Although pancreatic cancer is relatively rare—only 3 percent of all cancers—it is particularly lethal. It is difficult to diagnose, with symptoms mimicking many other medical conditions. The pancreas is located deep in the body, so tumors are not easy to find by feeling the abdomen. Unlike other cancers, there is no reliable screening test.
Once it is diagnosed pancreatic cancer is difficult to treat. Only about 20 percent of patients can have surgery to remove the cancer, the most effective treatment. But for most patients, pancreatic cancer is diagnosed after it has spread. Current research is focused on better treatments and early detection.

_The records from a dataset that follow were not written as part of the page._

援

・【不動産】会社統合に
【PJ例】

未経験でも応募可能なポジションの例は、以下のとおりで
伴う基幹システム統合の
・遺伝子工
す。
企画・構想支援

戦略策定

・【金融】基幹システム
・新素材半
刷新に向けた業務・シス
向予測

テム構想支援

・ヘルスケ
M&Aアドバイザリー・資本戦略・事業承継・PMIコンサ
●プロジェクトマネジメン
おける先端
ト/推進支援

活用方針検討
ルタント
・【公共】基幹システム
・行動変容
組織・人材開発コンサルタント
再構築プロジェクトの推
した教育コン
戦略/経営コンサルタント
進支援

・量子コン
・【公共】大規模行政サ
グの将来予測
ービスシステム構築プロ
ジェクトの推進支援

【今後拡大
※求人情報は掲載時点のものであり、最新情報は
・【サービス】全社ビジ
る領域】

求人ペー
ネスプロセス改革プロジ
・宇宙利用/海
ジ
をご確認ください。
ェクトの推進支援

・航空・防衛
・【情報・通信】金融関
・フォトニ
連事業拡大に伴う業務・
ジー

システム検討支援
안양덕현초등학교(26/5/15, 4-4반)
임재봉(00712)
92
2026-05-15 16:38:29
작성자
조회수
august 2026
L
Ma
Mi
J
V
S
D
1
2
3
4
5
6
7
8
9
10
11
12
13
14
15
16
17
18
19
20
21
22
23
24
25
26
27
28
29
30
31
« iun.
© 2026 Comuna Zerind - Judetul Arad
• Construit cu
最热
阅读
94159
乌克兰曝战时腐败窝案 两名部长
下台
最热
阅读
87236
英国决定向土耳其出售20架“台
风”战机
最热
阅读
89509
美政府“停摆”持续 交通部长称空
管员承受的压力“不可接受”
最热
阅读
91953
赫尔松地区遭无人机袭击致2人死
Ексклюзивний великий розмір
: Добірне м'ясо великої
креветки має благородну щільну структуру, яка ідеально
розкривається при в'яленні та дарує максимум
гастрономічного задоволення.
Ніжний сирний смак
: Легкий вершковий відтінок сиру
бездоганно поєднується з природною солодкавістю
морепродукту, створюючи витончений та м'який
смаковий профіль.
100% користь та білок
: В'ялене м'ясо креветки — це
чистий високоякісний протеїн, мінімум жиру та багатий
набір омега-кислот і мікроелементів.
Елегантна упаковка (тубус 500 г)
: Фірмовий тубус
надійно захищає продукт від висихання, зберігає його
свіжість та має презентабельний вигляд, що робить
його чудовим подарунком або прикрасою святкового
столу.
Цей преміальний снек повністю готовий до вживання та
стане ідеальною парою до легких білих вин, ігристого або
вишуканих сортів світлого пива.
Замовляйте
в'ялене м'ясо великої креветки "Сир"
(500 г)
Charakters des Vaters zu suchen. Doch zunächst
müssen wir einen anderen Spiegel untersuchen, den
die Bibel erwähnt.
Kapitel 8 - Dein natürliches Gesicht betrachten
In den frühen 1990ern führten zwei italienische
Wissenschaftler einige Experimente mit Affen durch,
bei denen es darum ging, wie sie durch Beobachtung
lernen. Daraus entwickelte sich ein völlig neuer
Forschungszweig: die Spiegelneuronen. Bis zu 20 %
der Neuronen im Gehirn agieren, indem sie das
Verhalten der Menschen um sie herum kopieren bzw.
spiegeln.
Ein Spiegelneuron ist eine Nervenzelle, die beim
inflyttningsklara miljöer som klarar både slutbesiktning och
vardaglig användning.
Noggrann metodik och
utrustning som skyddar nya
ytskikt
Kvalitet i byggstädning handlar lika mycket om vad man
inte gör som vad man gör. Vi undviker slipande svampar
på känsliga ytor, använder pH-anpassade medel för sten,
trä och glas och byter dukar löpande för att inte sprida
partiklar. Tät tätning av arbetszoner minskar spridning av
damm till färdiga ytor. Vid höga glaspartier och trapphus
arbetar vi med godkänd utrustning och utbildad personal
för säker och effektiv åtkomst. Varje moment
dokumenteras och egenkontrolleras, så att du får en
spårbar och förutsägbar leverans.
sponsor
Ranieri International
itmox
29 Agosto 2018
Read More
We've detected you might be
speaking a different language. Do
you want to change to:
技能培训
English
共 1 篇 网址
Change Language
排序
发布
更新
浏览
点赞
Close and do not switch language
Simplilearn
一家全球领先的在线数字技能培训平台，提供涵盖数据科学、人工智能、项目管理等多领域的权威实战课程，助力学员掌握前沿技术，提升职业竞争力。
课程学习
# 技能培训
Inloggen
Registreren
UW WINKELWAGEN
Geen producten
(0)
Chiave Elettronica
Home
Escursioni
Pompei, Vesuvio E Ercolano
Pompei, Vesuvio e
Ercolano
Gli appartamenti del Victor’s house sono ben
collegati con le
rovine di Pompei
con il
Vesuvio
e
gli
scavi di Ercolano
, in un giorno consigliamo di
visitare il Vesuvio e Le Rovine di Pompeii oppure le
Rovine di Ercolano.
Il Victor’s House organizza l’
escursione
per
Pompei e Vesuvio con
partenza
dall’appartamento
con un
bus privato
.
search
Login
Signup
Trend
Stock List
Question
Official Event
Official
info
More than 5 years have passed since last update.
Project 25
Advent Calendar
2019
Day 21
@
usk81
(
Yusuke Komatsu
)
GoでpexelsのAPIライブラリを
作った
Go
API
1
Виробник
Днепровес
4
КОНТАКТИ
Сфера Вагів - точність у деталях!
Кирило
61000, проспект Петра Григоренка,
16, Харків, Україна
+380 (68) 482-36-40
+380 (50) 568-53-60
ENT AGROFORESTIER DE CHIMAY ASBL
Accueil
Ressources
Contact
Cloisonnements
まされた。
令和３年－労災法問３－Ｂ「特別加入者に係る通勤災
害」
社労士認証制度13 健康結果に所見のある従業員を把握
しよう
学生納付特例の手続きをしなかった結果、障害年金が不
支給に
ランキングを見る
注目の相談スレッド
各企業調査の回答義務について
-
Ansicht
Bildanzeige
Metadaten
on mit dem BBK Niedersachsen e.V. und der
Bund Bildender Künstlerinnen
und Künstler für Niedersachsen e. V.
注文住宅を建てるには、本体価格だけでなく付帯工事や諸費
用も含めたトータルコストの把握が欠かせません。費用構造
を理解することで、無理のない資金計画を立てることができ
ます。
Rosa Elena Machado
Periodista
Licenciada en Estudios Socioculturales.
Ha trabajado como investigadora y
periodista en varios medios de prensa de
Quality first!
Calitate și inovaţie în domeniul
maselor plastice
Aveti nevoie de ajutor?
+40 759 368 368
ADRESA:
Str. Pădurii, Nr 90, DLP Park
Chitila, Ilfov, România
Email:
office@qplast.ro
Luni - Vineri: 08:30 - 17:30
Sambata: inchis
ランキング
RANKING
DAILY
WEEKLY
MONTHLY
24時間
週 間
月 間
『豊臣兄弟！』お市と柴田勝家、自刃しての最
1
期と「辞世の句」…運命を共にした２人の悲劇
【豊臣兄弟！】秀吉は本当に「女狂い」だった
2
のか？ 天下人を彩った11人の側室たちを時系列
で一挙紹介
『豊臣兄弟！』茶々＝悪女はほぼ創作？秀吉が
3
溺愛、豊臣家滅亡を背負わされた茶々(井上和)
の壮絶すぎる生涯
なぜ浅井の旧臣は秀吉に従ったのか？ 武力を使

About Let’s Win Pancreatic Cancer
Let’s Win! Pancreatic Cancer (www.letswinpc.org) is an online pancreatic cancer community where patients, caregivers, doctors, researchers can share information about the latest science-driven treatment options. The site includes an interactive patient and family forum where patients describe their treatment plans; information on promising science; highlights from the latest clinical trials; information about managing care during treatment; and current pancreatic cancer news. The Let’s Win Scientific Advisory Board is comprised of world-renowned scientists and physicians who lead cutting-edge research on pancreatic cancer. Let’s Win! Pancreatic Cancer is a 501(c)(3) organization, and is affiliated with the Lustgarten Foundation.
About the Elvin Howard, Sr. Pancreatic Cancer Advocacy Foundation
Elvin Howard, Sr. Pancreatic Cancer Advocacy Foundation (www.ElvinHowardSrPCAF.org) is a 501(c)(3) organization that is focused on the reduction of pancreatic cancer deaths and family hardship in communities of color by bringing innovative support and awareness to pancreatic cancer patients and survivors, their caregivers and families. Our vision is that pancreatic cancer will be rare, early detection will be common and those diagnosed will received timely treatment, comprehensive support, and to ultimately, be cured of the disease.